For people fleeing the conflict in Sudan, however, life in South Sudan is a better option. About 1.75 million people have left Sudan, according to latest UNHCR data, headed to South Sudan, Ethiopia, Chad, Central African Republic and Egypt.
Amira*, 37, a South Sudanese citizen, crossed the border into South Sudan with her husband and two young children in early March before being taken to one of the transit centres in Renk. She was working at a hospital in Khartoum as a surgical nurse when the fighting started and was trapped in the basement for three days before she could get home.
“We have lost everything. We left everything behind,” she said. “My husband and I both had good jobs and my son was happy at school but that changed overnight. When the fighting began, we had no choice but to leave. Our lives in Khartoum were destroyed. So much has changed in a year, but now we both just want to get jobs and be settled again, so our children can go to school.”
For children in Renk’s transit centres, Save the Children has opened Child Friendly Spaces, where they can play, paint, dance, learn and receive psychosocial support.
Margret, 25, hails from South Sudan and is one of Save the Children’s team working with children in the centres. She fled to Sudan during South Sudan’s conflict and was forced to flee again when armed clashes broke out in Khartoum last April. It took Margret five days to reach Renk. She was robbed of the few possessions she’d managed to take with her.

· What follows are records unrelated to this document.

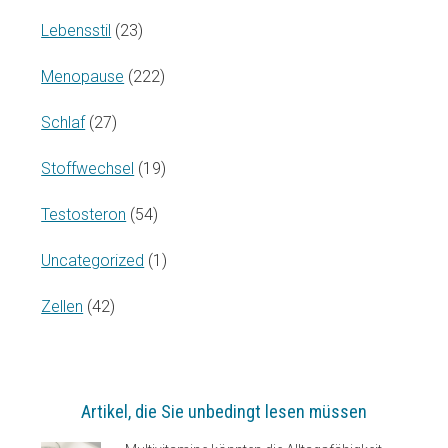
Lebensstil
(23)
Menopause
(222)
Schlaf
(27)
Stoffwechsel
(19)
Testosteron
(54)
Uncategorized
(1)
Zellen
(42)
Artikel, die Sie unbedingt lesen müssen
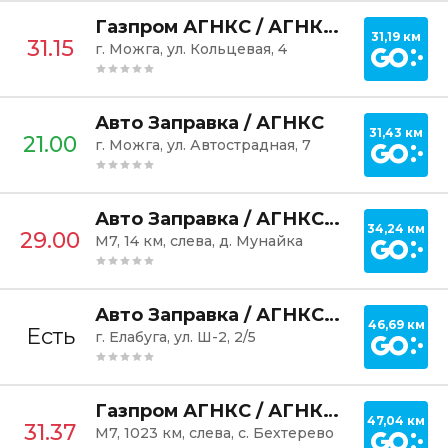
Постр
Газпром АГНКС / АГНКС Можга
31,19 км
31.15
г. Можга, ул. Кольцевая, 4
Постр
Авто Заправка / АГНКС
31,43 км
21.00
г. Можга, ул. Автострадная, 7
Постр
Авто Заправка / АГНКС РариТЭК
34,24 км
29.00
М7, 14 км, слева, д. Мунайка
Постр
Авто Заправка / АГНКС МТЗ-Татарстан
46,69 км
Есть
г. Елабуга, ул. Ш-2, 2/5
Постр
Газпром АГНКС / АГНКС Бехтерево
47,04 км
31.37
М7, 1023 км, слева, с. Бехтерево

“They took my laptop and my phone. Life is very difficult there. They killed my friend,” she said. “I feel better here. I get to play with the children – they make me smile again.”

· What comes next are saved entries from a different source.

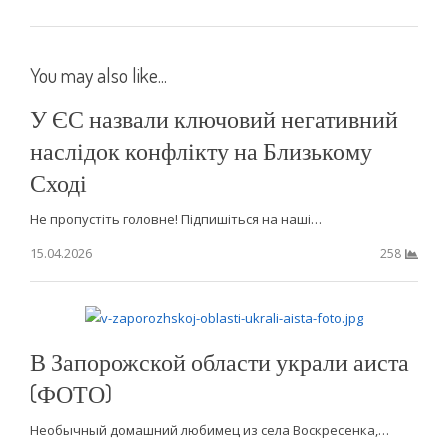
You may also like...
У ЄС назвали ключовий негативний
наслідок конфлікту на Близькому
Сході
Не пропустіть головне! Підпишіться на наші…
15.04.2026
258
В Запорожской области украли аиста
(ФОТО)
Необычный домашний любимец из села Воскресенка,…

Since the escalation of violence in Sudan, Save the Children has expanded its operations in Renk to assist families. Staff members are on location from the border to the boats to keep children and families safe, help them on and off the trucks, see to their immediate needs and emotional welfare, as well as reunite unaccompanied children with their families.
Pornpun Rabiltossaporn, Save the Children’s Country Director in South Sudan, said the needs were so much greater than the support currently available. She said:
“We want to ensure that the children arriving here are protected, get the psychosocial support they need, and that unaccompanied girls and boys are reunited with their families as quickly as possible. But so much more needs to be done.”
Save the Children’s CEO Inger Ashing visited Renk this month to draw attention to the escalating crisis and call for urgent funding with needs overwhelming. A UN funding appeal for US$1.8 billion for South Sudan is only 18% funded so far. She said:
“This is one of the world’s most overlooked crises and it is getting worse by the day. I heard so many heartbreaking stories from children. Some saw their parents killed. Others were separated from their families. Many told me they just wanted some normalcy and to go back to school.
“It is devastating to think that this journey is not the end of their ordeal but just the start with many not knowing where they are going and with no resources at all. Most displaced people on average spend seven years on the move. That is half a child’s time in education.
“No child should wake up fearing for their safety, worried about when they will next eat, and not knowing where they will sleep that night. No child should be without an education. The international community needs to step up to commit the funding and resources needed before it’s too late.”
Save the Children has worked in South Sudan since 1991. The child rights organisation provides children with access to education, healthcare and nutritional support, and families with food security and livelihoods assistance. In 2023, the organisation’s programmes reached over 1.9 million people including 1.1 million children and this year Save the Children hopes to reach 1.4 million people in South Sudan.